4. Herstellung, Änderung, Abnahme des Clips / Films

Die Schönberg Media erstellt ein Angebot. Dieses Angebot beinhaltet Informationen, wie beispielsweise Art des zu produzierenden Werks, Aussehen des Films, die Verwendung des Films und eine unverbindliche Kalkulation des Projektes von Seiten der Schönberg Media.

Wird das erstellte Angebot angenommen, so ist dies schriftlich von Seiten des Auftraggebers per Unterschrift auf den Kostenvoranschlag / der unverbindlichen Kalkulation als eine Auftragsbestätigung an die Schönberg Media zu senden, in der das Angebot und die AGBs anerkannt werden. Der Film wird in einer Qualität hergestellt, wie sie die Schönberg Media anhand des Showreels vorweisen kann.

Im Zweifel, bei mehreren Auftraggebern beispielsweise, ist derjenige verantwortlich, der die Auftragsbestätigung unterzeichnet. Wird kein schriftlicher Vertrag geschlossen, so ist derjenige mit dem abgerechnet wird, Vertragspartner der Schönberg Media und zeichnet sich somit auch für die Abnahme verantwortlich.

Sofern im Angebot nicht anders geregelt, finden zwei Schnittsichtungen statt. Diese Sichtungen werden von beiden Vertragsparteien mindestens 2 Wochen im Voraus terminlich festgelegt.  Die erste Sichtung ist die sogenannte Rohschnittabnahme, die zweite Sichtung ist die Feinschnittabnahme und kann auch als finale Abnahme des produzierten Werkes gelten.

Die Schnittabnahme kann Offline – vor Ort- und Online erfolgen. In beiden Fällen wird dem Auftraggeber die vorläufige Schnittversion vorgeführt und Anhand von Anmerkungen des Auftraggebers Änderungen vorgenommen. Diese Anmerkungen erfolgen schriftlich innerhalb von 24 Stunden nach Sichtung des Rohschnittes und dienen der Dokumentation.

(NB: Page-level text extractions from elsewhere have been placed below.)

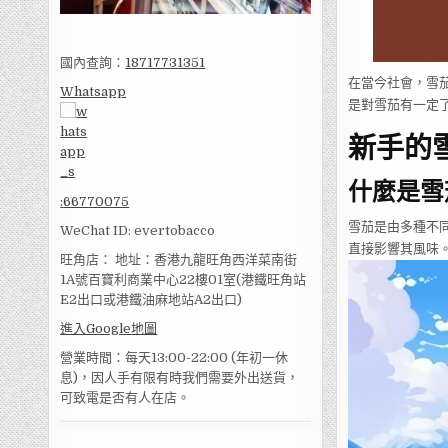
國內查詢：
18717731351
在當今社會，雪
Whatsapp
是對雪茄有一定
新手的
什麼是雪
:
66770075
雪茄是由多種不
WeChat ID: evertobacco
直接影響其風味
旺角店： 地址：香港九龍旺角西洋菜南街
1A號百寶利商業中心22樓01室(港鐵旺角站
E2出口或港鐵油麻地站A2出口)
進入Google地圖
營業時間：每天13:00-22:00 (年初一休
息)，因人手有限有時我們需要外出送貨，
可致電是否有人在店。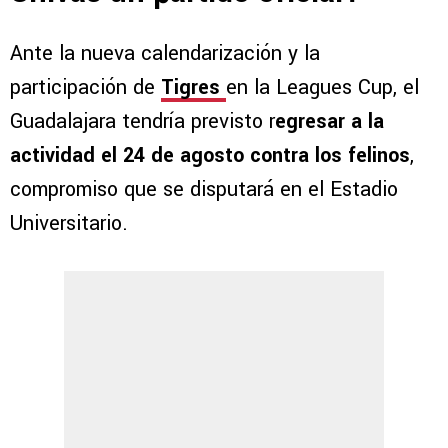
Ante la nueva calendarización y la
participación de
Tigres
en la Leagues Cup, el
Guadalajara tendría previsto r
egresar a la
actividad el 24 de agosto contra los felinos
,
compromiso que se disputará en el Estadio
Universitario.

Die Abnahme des Schnittes erstreckt sich auf die technische Vorführung, sowie die Bild- und Tonqualität des Filmes. Die Freigabe des Schnittes erfolgt durch den Auftraggeber, nachdem in der zweiten Schnittsichtung alle Anmerkungen behoben wurden. Erfolgt keine Äußerung des Auftraggebers, so ist der Film mit Veröffentlichung abgenommen. Änderungen und Anpassungen sind nach der finalen Abnahme des Schnittes, unter Berücksichtigung der unverbindlichen Kalkulation des Angebotes, nicht mehr möglich.

5. Kosten

Das erstellte Angebot und der daraus resultierende detaillierte Kostenvoranschlag basiert auf den durch beide Parteien genehmigten Gestaltungsgrundlagen (Produktionsbriefing, Synopsis, Drehbuch, Storyboard, o.ä.) und ist, wenn nicht anders erwähnt, unverbindlich, die Kalkulation kann bis zu 30 % abweichen.

6. Zusammenarbeit mit einer Agentur / Werbeagentur

Sofern der Auftrag über eine Agentur läuft, gewährt die Schönberg Media dem Auftraggeber, bzw. einem Vertreter die Möglichkeit, nach vorheriger Absprache in den verschiedenen Phasen der Filmerstellung anwesend zu sein. Die verantwortliche Agentur / der Auftraggeber soll von Beginn der Planung und Herstellung des Clips einen verantwortlichen Mitarbeiter benennen, der befugt ist, alle entstehenden Fragen zu beantworten und Entscheidungen hinsichtlich des Clips zu treffen. Weisungen dieses Ansprechpartners sind auch dann verbindlich, wenn diese mündlich eingeholt werden.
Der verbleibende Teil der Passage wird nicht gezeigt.